» **Task brief**: In the material below, find each line with the word "Controle" and copy it.

» **Dataset records**:
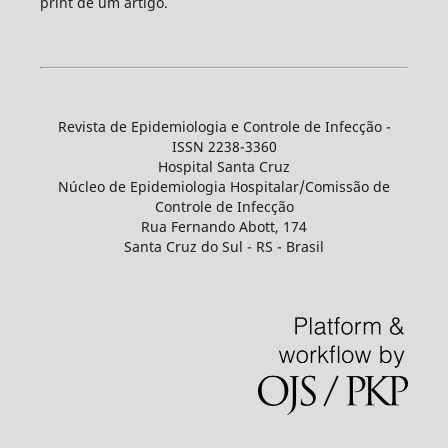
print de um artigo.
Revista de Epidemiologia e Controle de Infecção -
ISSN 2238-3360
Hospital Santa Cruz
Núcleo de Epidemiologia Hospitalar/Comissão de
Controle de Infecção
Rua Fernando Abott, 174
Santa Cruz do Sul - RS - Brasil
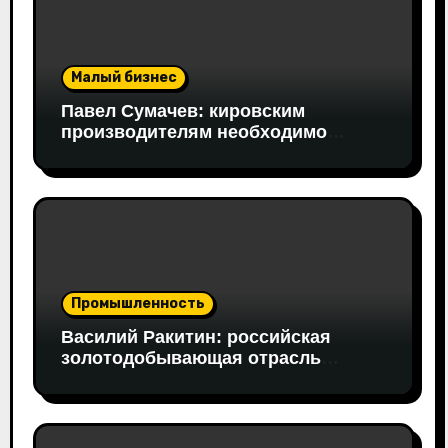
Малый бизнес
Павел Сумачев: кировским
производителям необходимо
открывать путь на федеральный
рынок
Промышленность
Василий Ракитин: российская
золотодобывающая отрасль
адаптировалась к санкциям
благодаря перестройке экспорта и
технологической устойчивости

» **Finished exercise**:
Revista de Epidemiologia e Controle de Infecção -
Controle de Infecção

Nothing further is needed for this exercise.